Bacon was 15 years old and on his way to France when the London Stage was born in 1576, so he could have had nothing to do with its inception, which was into its third year upon his return in 1578. Young as he was, poor as he was, lacking as he was at that time in social and political support, he was in no position either to patronize such an enterprise himself, nor did he then have friends powerful enough to do it for him.
However, as I hope to explain, he did get involved during the early to mid 1580s with providing material for the Children of the Chapell to perform for Court holidays. He did write at least one rather mediocre play for private performance in the early 1590s. From the mid-’90s on he helped to create and produce a number of theatrical events such as masques and banquets. But right at the time the true author of Hamlet and Cymbeline began using the name Shakespeare to get published, Bacon was finally launched on the career that he’d been angling for from his earliest days, one that required that he maintain the most dignified posture he could muster. From then on the writing that absorbed him was the mandate he felt to improve the intellectual life of English readers, his great plans for the advancement of science and learning, and the revision and simplification of England’s messy legal systems.
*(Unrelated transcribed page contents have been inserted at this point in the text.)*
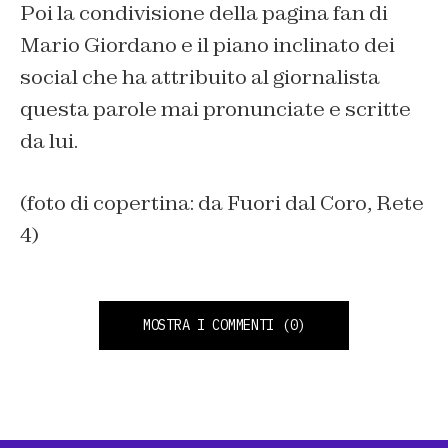
Poi la condivisione della pagina fan di
Mario Giordano e il piano inclinato dei
social che ha attribuito al giornalista
questa parole mai pronunciate e scritte
da lui.
(foto di copertina: da Fuori dal Coro, Rete
4)
MOSTRA I COMMENTI
(0)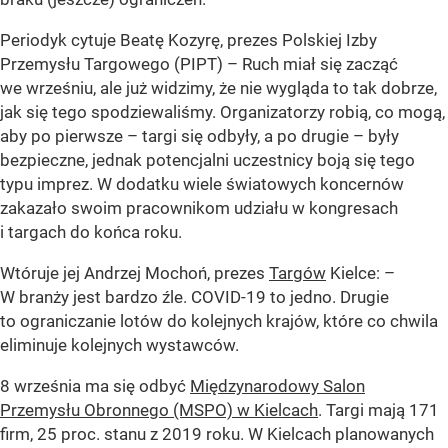
Periodyk cytuje Beatę Kozyrę, prezes Polskiej Izby
Przemysłu Targowego (PIPT)
– Ruch miał się zacząć
we wrześniu, ale już widzimy, że nie wygląda to tak dobrze,
jak się tego spodziewaliśmy. Organizatorzy robią, co mogą,
aby po pierwsze – targi się odbyły, a po drugie – były
bezpieczne, jednak potencjalni uczestnicy boją się tego
typu imprez. W dodatku wiele światowych koncernów
zakazało swoim pracownikom udziału w kongresach
i targach do końca roku.
Wtóruje jej Andrzej Mochoń, prezes
Targów
Kielce:
–
W branży jest bardzo źle. COVID-19 to jedno. Drugie
to ograniczanie lotów do kolejnych krajów, które co chwila
eliminuje kolejnych wystawców.
8 września ma się odbyć
Międzynarodowy Salon
Przemysłu Obronnego (MSPO) w Kielcach
. Targi mają 171
firm, 25 proc. stanu z 2019 roku. W Kielcach planowanych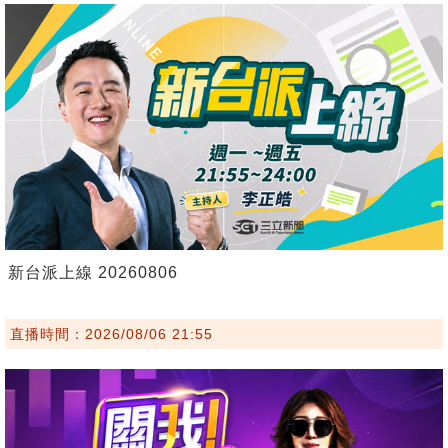
新台派上線 20260806
直播時間：2026/08/06 21:55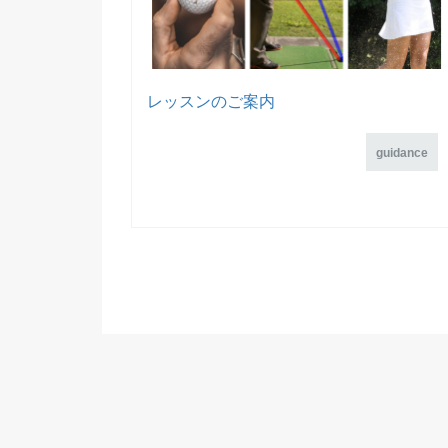
レッスンのご案内
guidance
From 1596 on, Bacon simply had no time for the kind of effort that creating plays like Julius Caesar or King Lear requires.
Francis Bacon is an important part of the Shakespeare story. I believe that he was responsible for publishing Shakespeare’s Sonnets in 1609. I believe that his hand is evident in places in some of the plays, particularly in Richard III, suggesting that he was involved in its editing. Although his and Shakespeare’s educations are similar, they are not exactly the same. Their attitudes towards women are not the same. Most obviously, their styles differ too profoundly. As for the crossovers that scholars have noted, these are easily explained if, as I hope to show, Bacon worked closely with his older cousin during the Fisher’s Folly years, was largely responsible for getting the first quarto of Richard III published in 1597, and late in life was one of the main editors of the First Folio. His use of Oxford’s lines in a few places, if not an unconscious slip, could well have been a compliment, if we keep in mind that in those days, it was considered a compliment to quote a colleague.
However necessary Bacon was to the production and promotion of Shakespeare, Bacon himself was not Shakespeare. If someday we can accept all that (I believe) he did to contribute to the the literature of the period, using other men’s names as a necessary cover, in place of the stodgy old pedant he seems today, we’ll have the real Francis, the most incredibly witty rascal, the most daring satirist that ever put pen to vellum, taking wild and dangerous risks with reputation, liberty and life during an English Literary Renaissance that’s so much more exciting than anything you’ll find in the history books, no one but some doddering old Holofernes will be able to resist it, and neither will you.